Depremin İnsani ve Sosyal Boyutu ile Ekonomik ve Tarıma Etkisi
Ülkemizde 6 Şubatta Güney doğu sınırında gerçekleşen ve 10 ilde etkili olan iki büyük depremin matemini yaşarken 20 Şubat tarihinde tekrar yaşanan deprem ile acılarımız daha da büyüdü.
Böyle bir dönemde konuşmakta yazmakta çok zor. Hepimizin başı sağ olsun, yaralılara acil şifalar dilerim.

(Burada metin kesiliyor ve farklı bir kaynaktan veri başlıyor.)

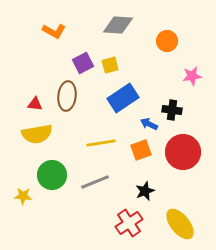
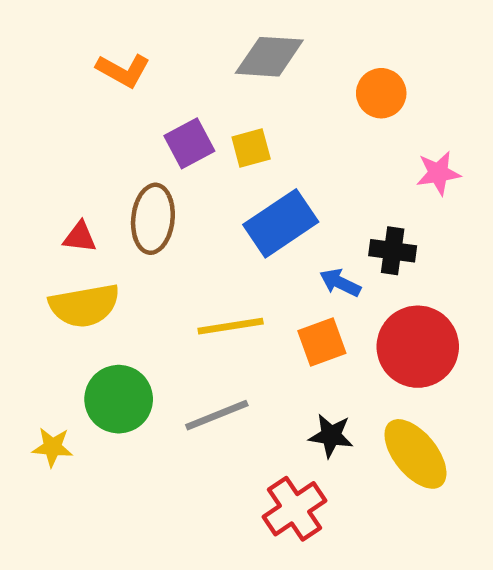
black star: (145, 191) -> (331, 436), turned 30
yellow ellipse: (180, 224) -> (415, 454), moved

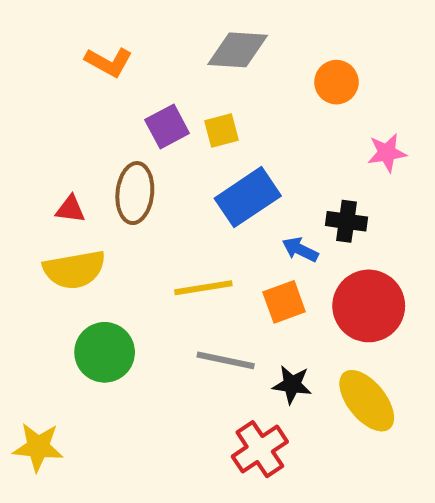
gray line: (217, 415) -> (226, 360), moved, turned 34
yellow star: (52, 447) -> (38, 447), moved, size x1.4

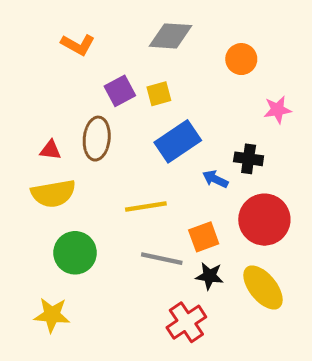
orange square: (284, 302) -> (204, 237), moved
yellow star: (38, 447) -> (52, 315), moved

Bu büyük travmayı atlatmak için daha çok dayanışmaya, daha çok desteğe ve en önemlisi unutmamaya ihtiyaç olduğunu belirten Reis Gıda Yönetim Kurulu Başkanı Mehmet Reis yaşanan depremlerin insani ve sosyal boyutlarının toplumumuzu çok uzun süre derinden etkileyeceğini söyleyerek sözlerine devam etti.
Kastamonulu işadamı, Reis Gıda Yönetim Kurulu Başkanı Mehmet Reis; “Ülkemizde gerçekleşen depremin insani ve sosyal boyutu ile ekonomik ve tarımsal envanteri” üzerine yaptığı değerlendirme yaptı.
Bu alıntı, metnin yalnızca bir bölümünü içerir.